GOVERN-1.7—Processes and procedures are in place for decommissioning and phasing out of AI systems safely and in a manner that does not increase risks or decrease the organization’s trustworthiness.
>Control Description
>About
Irregular or indiscriminate termination or deletion of models or AI systems may be inappropriate and increase organizational risk. For example, AI systems may be subject to regulatory requirements or implicated in future security or legal investigations. To maintain trust, organizations may consider establishing policies and processes for the systematic and deliberate decommissioning of AI systems. Typically, such policies consider user and community concerns, risks in dependent and linked systems, and security, legal or regulatory concerns. Decommissioned models or systems may be stored in a model inventory along with active models, for an established length of time.
>Suggested Actions
- Establish policies for decommissioning AI systems. Such policies typically address:
- User and community concerns, and reputational risks.
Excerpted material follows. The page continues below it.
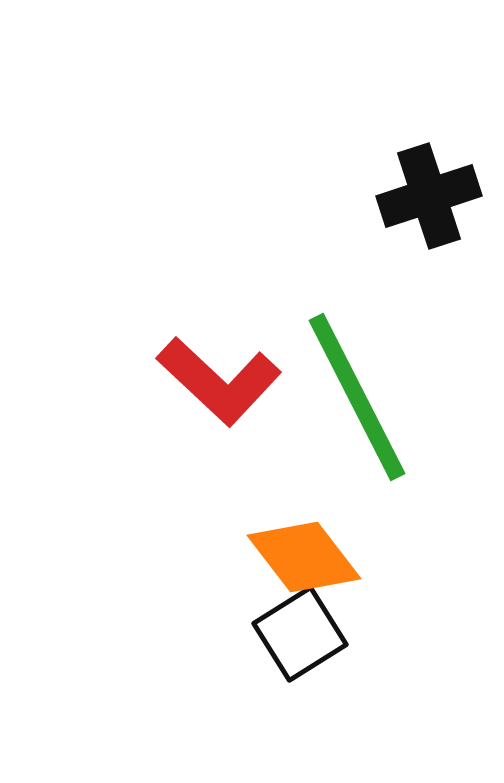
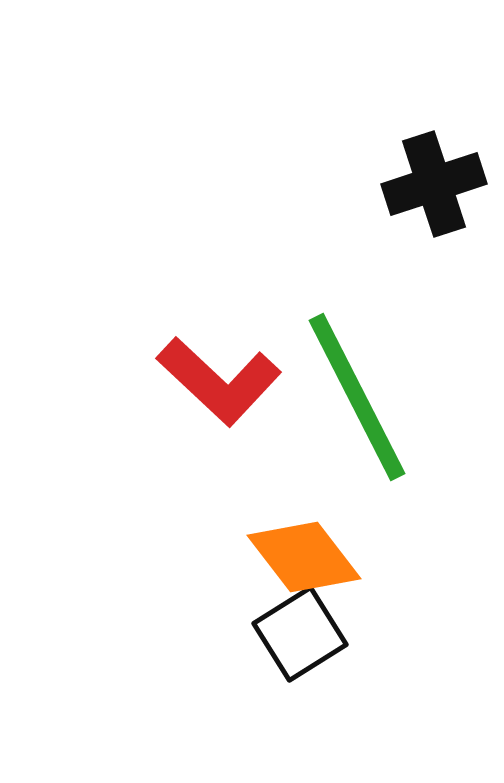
black cross: moved 5 px right, 12 px up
- Business continuity and financial risks.
- Up and downstream system dependencies.
- Regulatory requirements (e.g., data retention).
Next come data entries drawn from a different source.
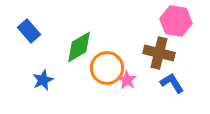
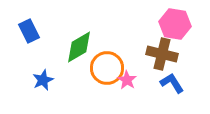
pink hexagon: moved 1 px left, 3 px down
blue rectangle: rotated 15 degrees clockwise
brown cross: moved 3 px right, 1 px down
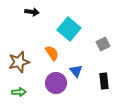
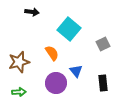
black rectangle: moved 1 px left, 2 px down
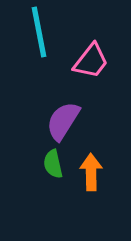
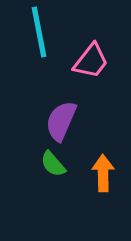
purple semicircle: moved 2 px left; rotated 9 degrees counterclockwise
green semicircle: rotated 28 degrees counterclockwise
orange arrow: moved 12 px right, 1 px down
- Potential future legal, regulatory, security or forensic investigations.
- Migration to the replacement system, if appropriate.
- Establish policies that delineate where and for how long decommissioned systems, models and related artifacts are stored.
- Establish practices to track accountability and consider how decommission and other adaptations or changes in system deployment contribute to downstream impacts for individuals, groups and communities.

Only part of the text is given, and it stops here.